Community: Season 2, Episode 5
Messianic Myths and Ancient Peoples
One of the sitcom trope that Community often latches onto is the idea that one member of the group leaving said group to join another group, one that they might fit in better with. The show has done this with several characters (most recently with Jeff in "Accounting for Lawyers"), and "Ancient Peoples" was finally time for Pierce to begin hanging out with his own age group. I generally think these plotlines are a waste of time when other shows do them, especially because its obvious that the character won't actually be leaving the group for longer than the twenty minutes that comprise the episode, but somehow this show makes it work each and every time. It helps that "Ancient Peoples" has some inspired subplots, but even the Pierce story works sufficiently well to overcome the cliche that it could easily end up mired in.

Pierce is tired of everyone mocking his old person sense of humor and view of the world, and he's tired of being bossed around by younger people in his group (which leads to a clever running gag that I'll discuss below) and so he begins hanging out with the "hipsters on campus," so called because they have all had hip replacements. Leonard, of course, is their leader, and the gang pretty much functions like a gaggle of rastabout teenagers, with Pierce playing the role of the concerned do-gooder who has fallen in with the bad crowd for the course of the episode. Once the hipsters steal a car and crash it into a light pole, Pierce realizes where he truly belongs. If I have a problem with this plotline, its less that its cliche, and more that it plays an old man's descent into senility as a running gag. The moment is actually pretty heartbreaking, and it is played for a pretty cheap laugh.

However, that misstep is saved by the brilliant running gag that casts Jeff and Britta as Pierce's over-protective parent figures. While the "character leaves the group" storyline is overused, and the "generally good teenager who tries to rebel" storyline comes up pretty much as often, I thought turning Pierce into the teenage character, and having Jeff and Britta spout the lines usually handed to "concerned parents," albeit reluctantly, breathed new life into what is a pretty tired premise.

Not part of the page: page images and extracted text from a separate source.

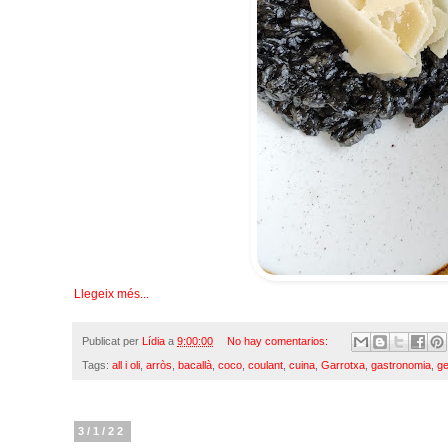
Llegeix més...
Publicat per
Lídia
a
9:00:00
No hay comentarios:
Tags:
all i oli
,
arròs
,
bacallà
,
coco
,
coulant
,
cuina
,
Garrotxa
,
gastronomia
,
ge
3/1/22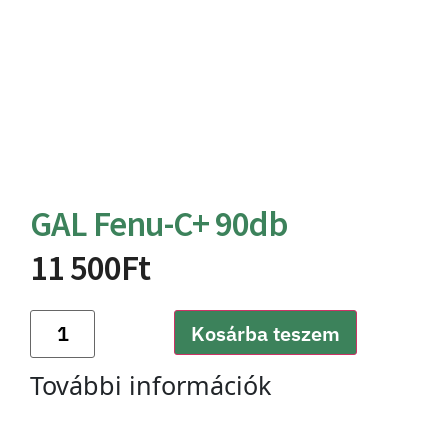
GAL Fenu-C+ 90db
11 500
Ft
Kosárba teszem
További információk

In the excellent subplot, Shirley tries to recruit Abed to help her make a pro-Christian movie, and Abed ends up splintering off to become his own Christ-like figure for the post-post modern age. The brilliance of this storyline comes in the way it already anticipates the praise that will be heaped upon it by fans of the meta (myself included) and mocks them for adoring meta jokes for meta's sake. I like to think that I enjoy meta jokes for deeper reasons than the episode points out, but maybe I'm just the Dean in disguise (I do love Charlie Kaufman...). Anyway, its pretty hard to deny the comedic glory of Abed in a Jesus wig preaching about how we all live films every second of every day. "Ancient Peoples" subverted a standard sitcom trope in its A-plot and a standard Community joke in its B-plot. In other words, it was a solid episode of an incredibly solid, incredibly intelligent sitcom that is quickly becoming the best comedy on tv.

Grade: A-


-"I'm the ski lift ninja!"

-"That's blasphemous. Who would want to see that?" "17 million people." "Oh. There were 9 people at my church last night..."

-"Auto tun God of Farts."

-"ABED. All caps. Film making beyond film making."

-"I mean come on Charlie Kaufman, some of us have work in the morning, damn!"

-"Unacceptable. None of your business. And barely the whole truth."

-"We are film." "This is totally meta."

-"I heard that the deleted scenes are the scenes, and the scenes are the deleted scenes."

-"Every minute of our lives is the premiere, and my dad's already bought the popcorn."

-"Say what you will about Abed, but its almost like he can't be killed...Because he's just like Jesus." "I got it!"

-"I'm Pierce Hawthorne's emergency contact." "Are you here to pick him up?" "No, I'm here to be removed as his emergency contact." It was a sweet moment that Jeff stayed on there, and a sad one that no one was coming for Leonard.

-"Ok. Open your books. Because Abed has broken the Internet."